While applying our faith and biblical principles to political choices can be both messy and challenging, what should unite us as Christians is who we prioritize when we enter the voting booth. From God’s requirement to “act justly, love mercy, and walk humbly with our God” (Micah 6:8), to Jesus’ overriding ethic to care for those in need and to liberate the oppressed (Matthew 25 and Luke 4), the gospel is crystal clear that our first order priority as Christians is to protect and uplift people in the most vulnerable circumstances and most marginal places. This standard applies to how we live and to how we participate in public life, including how we vote. In every election, we must identify and carry with us the modern-day widows, orphans, immigrant people, and the disinherited. We must ask how candidates for every public office will defend and prioritize them while advancing the common good.

The moral responsibility of voting

In a democracy, even in one that is as flawed as our own, voting is an imperative for faithful citizenship and Christian discipleship. It is both a weapon for how we combat injustice and a renewable resource for how we restrain evil and advance the common good. Voting is also about accountability. As civil rights leader Cesar Chavez once said, “The day will come when the politicians do the right thing by our people out of political necessity and not out of charity or idealism.”

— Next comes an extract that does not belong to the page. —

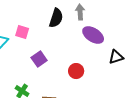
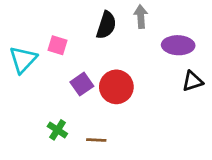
purple ellipse: (93, 35) -> (178, 45), moved, turned -30
red circle: (76, 71) -> (116, 87), moved, size x1.5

Abdicating this civic right and religious responsibility dishonors those who fought so hard for it and jeopardizes our very future. For those of you who are disillusioned with your choices, remember that a non-vote is actually a vote for the status quo. We are always faced with imperfect choices, and the kingdom of God is never squarely on the ballot. But we must use our spiritual discernment and prudential judgment to choose candidates who we believe most share our values, embrace our priorities, and will be best able to implement policies that prioritize those in need.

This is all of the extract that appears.